GIS System Performance Optimization Strategy

I. Hardware configuration

  • Memory

    Generally, it should not be less than 1G, but the larger the memory, the better the performance. Reasonable configuration and management are needed to maximize the advantages of memory to performance.
    At present, there is a scheme that can give full play to the advantages of large memory, that is, to establish a memory database, which will increase the speed by two orders of magnitude, about 100 times.
    The two key factors for performance optimization are reduced disk reads and writes, or I/O, and reduced network traffic. Compared with memory and CPU, the growth rate of hard disk is the slowest, so it is a good solution to store data in memory.
    A 32-bit operating system can theoretically only use up to 4 gigabytes of RAM, but in practice it can only use up to 3.7 gigabytes or less (for a general configuration, without any optimization, it may only use 1.7 gigabytes).
    For servers with more than 4 gigabytes of RAM, it is recommended to install a 64-bit operating system and 64-bit Oracle.

  • CPU

    It is recommended to use servers with multi-core and pluggable multi-way motherboards as much as possible, and their performance is certainly better than that of servers with single-core CPU.

  • Hard drive

    Hard disk is still a bottleneck of performance improvement, such as IDE7200 RPM and SCSI10000 RPM. Although the speed is only increased by 20%, the performance is quite different, which will be increased by 2 to 3 times.

    Raid (Redundant Array of Inexpensive Disks) technology, namely hard disk cluster technology, is adopted by many servers

    at present, which will bring many advantages, such as high availability, security and performance improvement.
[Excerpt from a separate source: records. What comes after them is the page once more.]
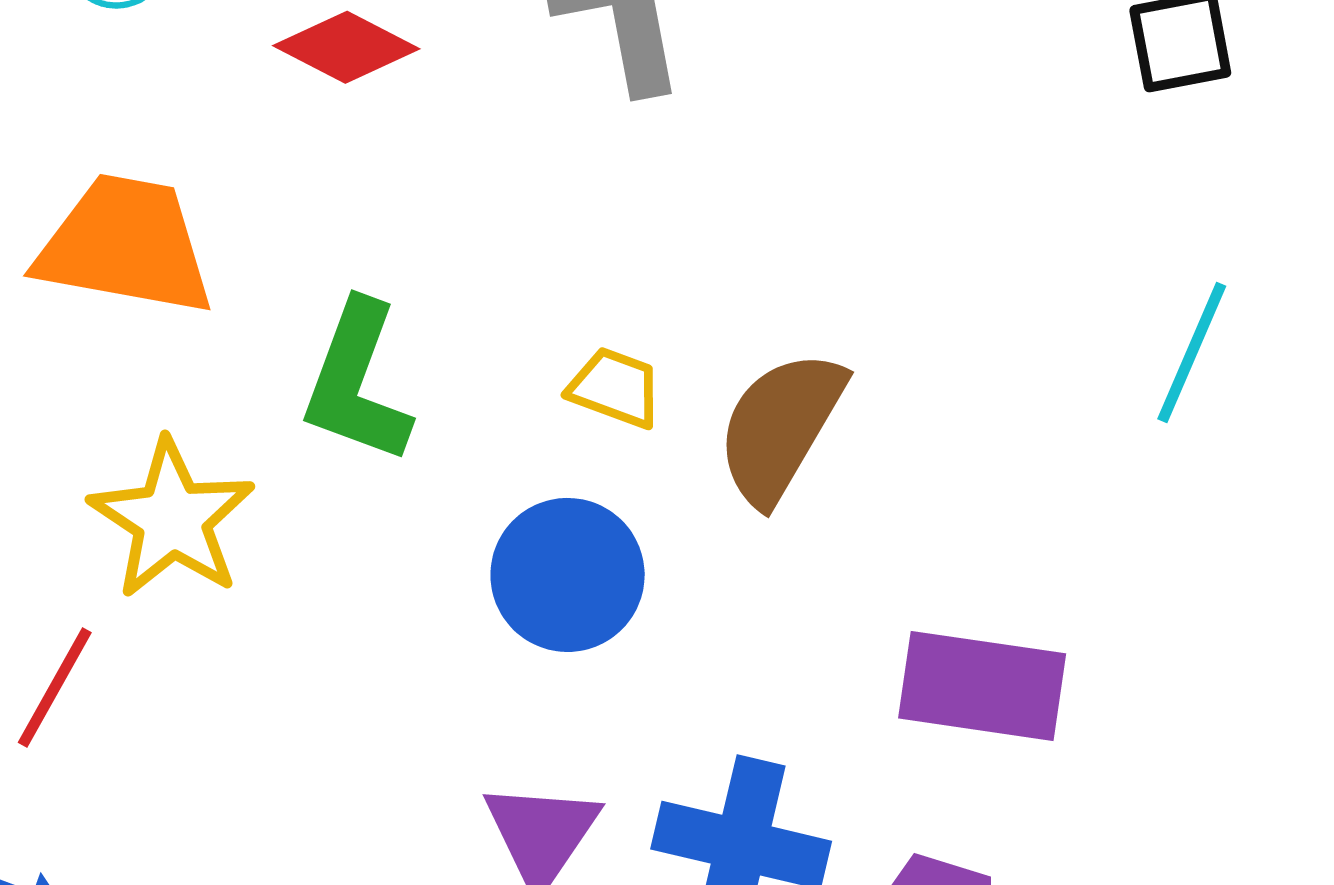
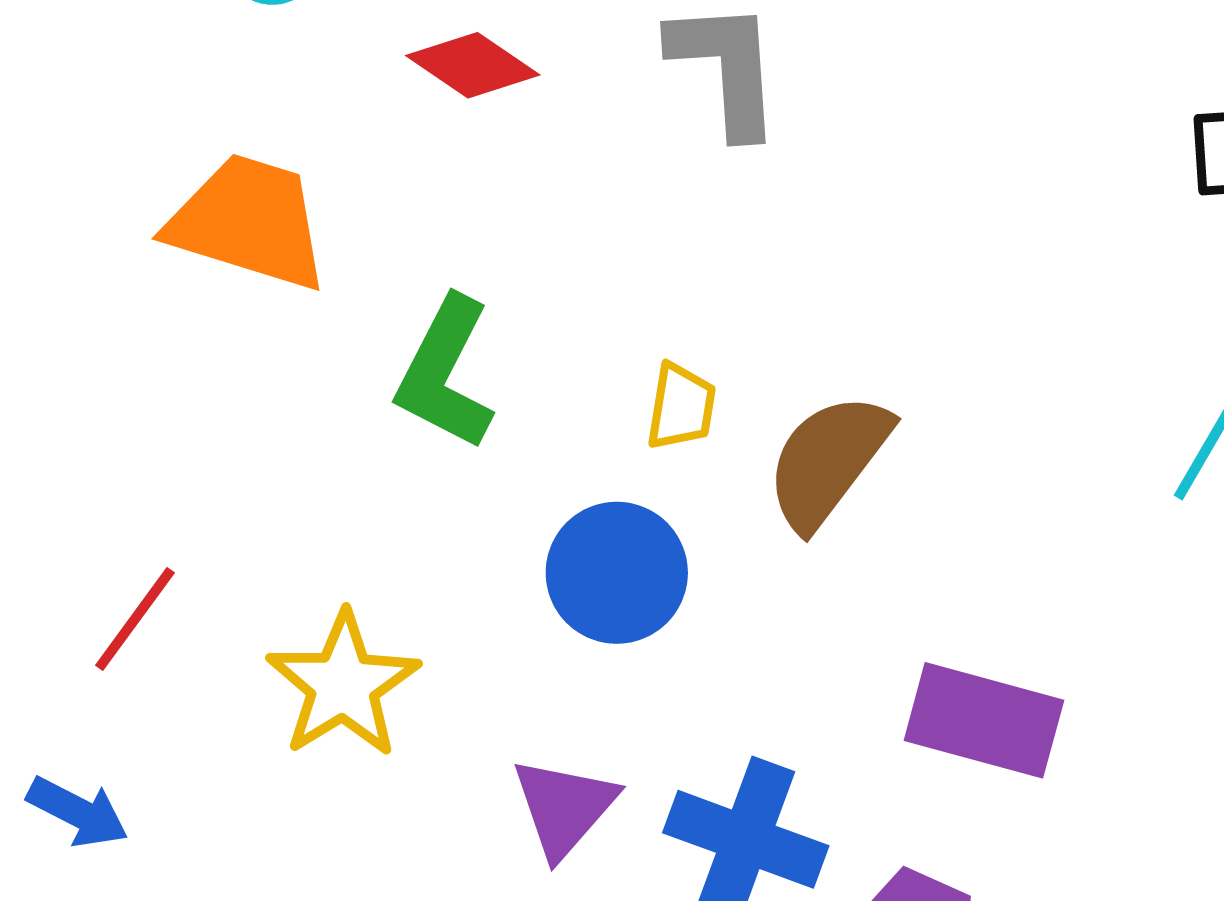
yellow trapezoid: (615, 388) -> (681, 407), turned 72
yellow star: (172, 519) -> (343, 685), moved

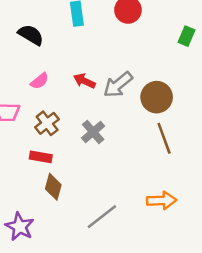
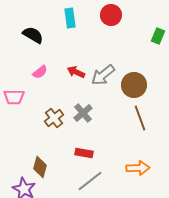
brown cross: (47, 123) -> (54, 118), moved
red rectangle: (41, 157) -> (84, 153), moved
brown diamond: (53, 187) -> (40, 167), moved

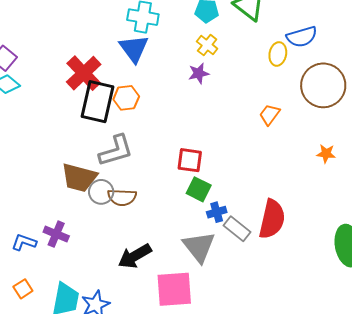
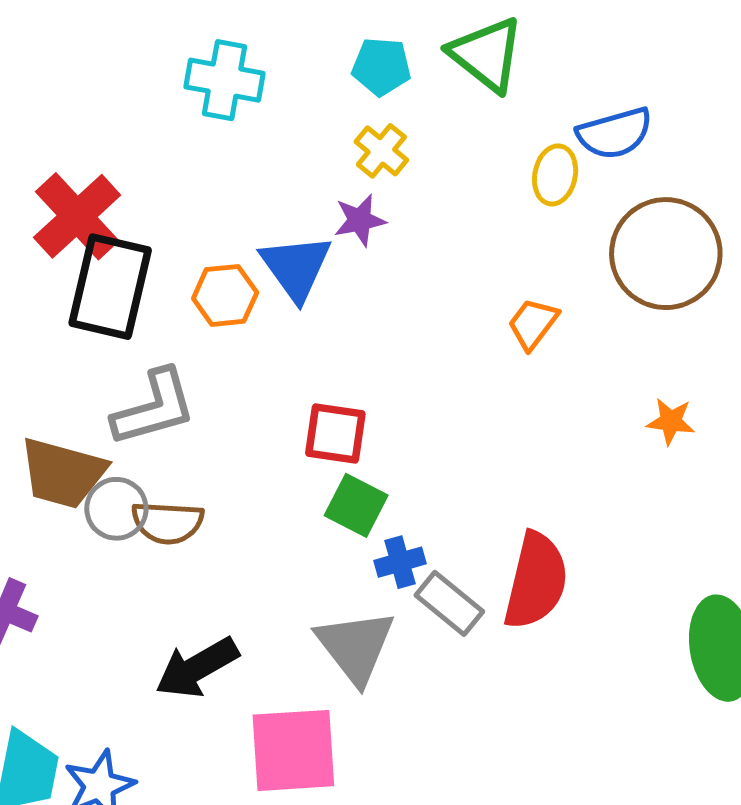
blue triangle: (134, 48) -> (296, 267), moved
orange hexagon: (126, 98) -> (225, 295), moved

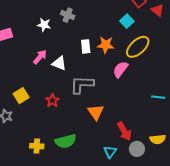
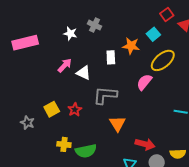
orange star: (106, 45) -> (131, 46), moved
yellow square: (21, 96) -> (52, 109), moved
red arrow: (124, 131) -> (145, 144), turned -48
yellow cross: (37, 146) -> (64, 144), moved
However, Raid technology also needs to be used reasonably, otherwise it will not achieve the desired results.

    Raid0, Raid1 and Raid5 are currently used more. In addition, there are Soft Raid and Hard Raid, the latter is more expensive, but the performance is better than Soft Raid, which can be found in the related materials to learn more about the characteristics and use of disk clustering technology.

  • Network

    Network is also a bottleneck that affects performance, but it is also the most cost-effective link, and it is also the most easily overlooked. The characteristics of GIS data determine that the pressure on the network is greater than general data, so it is very worthwhile to invest a relatively high cost in the network.

  • Choice of Brand and Compatible Machines

    Well-known brand machine is the advantage of good stability, good after-sales service, once there is a problem, you can find manufacturers to help solve. However, the cost of brand machines is often higher, especially in the field of servers, which is more than twice as high as that of compatible machines.
    The advantage of compatible machine is that the price is relatively low and the performance is good. If the configuration is optimized, the performance will often be better than brand machine. Its disadvantage is that stability can not be guaranteed, once problems arise, it is not easy to solve.
    In the choice of brand machines and compatible machines, comprehensive consideration should be made. For large projects invested by government departments, it is generally recommended to choose brand machines. For some small projects, it is recommended to choose compatible machines when the budget is relatively small.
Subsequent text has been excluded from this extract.